Проницательный ум, активность и сильная воля Крамского возвели его в ранг выдающихся отечественных художественных деятелей. Но глубина суждений в искусстве не делала Ивана Николаевича практичным человеком в обычной жизни. Свои превосходные портреты, заслуживавшие самого щедрого денежного вознаграждения, он ценил совсем недорого. Крамской по-прежнему метался между опостылевшей рутиной добывания денег и созданием картины «Хохот», прикасаясь кистью к холсту только урывками, время от времени. Для поиска лучшего композиционного решения картины художник вылепил из глины не меньше двухсот маленьких фигур. В процессе мучительной работы он решался на существенные изменения. Например, ночную сцену стал переделывать на утреннюю.
«Работаю страшно, как ещё никогда, – сообщал Крамской Третьякову, – с семи-восьми часов утра вплоть до вечера. <…> Уже три месяца, как я работаю, но с особым напряжением и наслаждением – месяца полтора, и с ужасом помышляю о том времени, когда надо будет воротиться к своим обычным занятиям: портретам! Я испытал уже это чувство после первой картины (речь идёт о полотне «Христос в пустыне». –
Но жизнь неумолимо принуждала Ивана Николаевича писать один портрет за другим. И в этом, ставшем ненавистным для Крамского жанре под кистью художника рождались подлинные шедевры. Чего стоят два превосходных портрета Николая Алексеевича Некрасова, один из которых запечатлел больного поэта незадолго до его кончины!..
Уже будучи не совсем здоровым, Крамской отбирает и отправляет на Всемирную парижскую выставку работы передвижников, а потом едет за ними следом, чтобы оценить представленную коллекцию картин соотечественников в соседстве с западной современной живописью. Вернувшись из Парижа, Иван Николаевич включается в разработку проекта здания для выставок ТПХВ. Строительство предполагалось на территории Адмиралтейского сада. Общаясь с архитекторами, Крамской даже сам занимался расчётами, но замысел так и остался только на бумаге.

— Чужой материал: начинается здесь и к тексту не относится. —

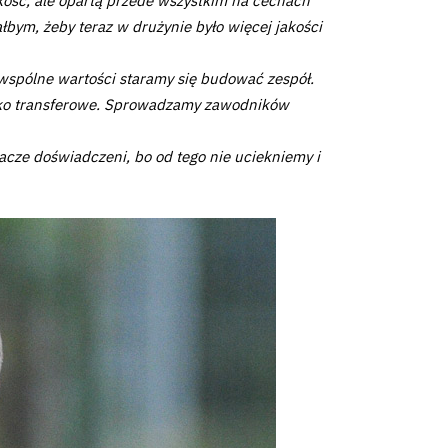
akość, ale opartą przede wszystkim na cechach
bym, żeby teraz w drużynie było więcej jakości
e wspólne wartości staramy się budować zespół.
enko transferowe. Sprowadzamy zawodników
acze doświadczeni, bo od tego nie uciekniemy i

Едва преодолев тяжёлый недуг, настигший Крамского в конце 1879 года, Иван Николаевич серьёзно задумывается о кратковременности человеческой жизни и, как преданнейший отец семейства, сосредотачивается на материальном обеспечении жены и детей в случае своего ухода. Помимо четверых собственных детей в семье воспитывались осиротевшие племянник и племянница художника. Софью Николаевну, свою супругу, Крамской нежно любил и чрезвычайно ценил. «Не знаю… отчего я угадал человека, но я угадал его, потому что во всех критических случаях жизни (когда именно человек и сказывается) этим человеком всё приносилось в жертву, если по моему мнению моё искусство этого требовало», – говорил о жене Крамской.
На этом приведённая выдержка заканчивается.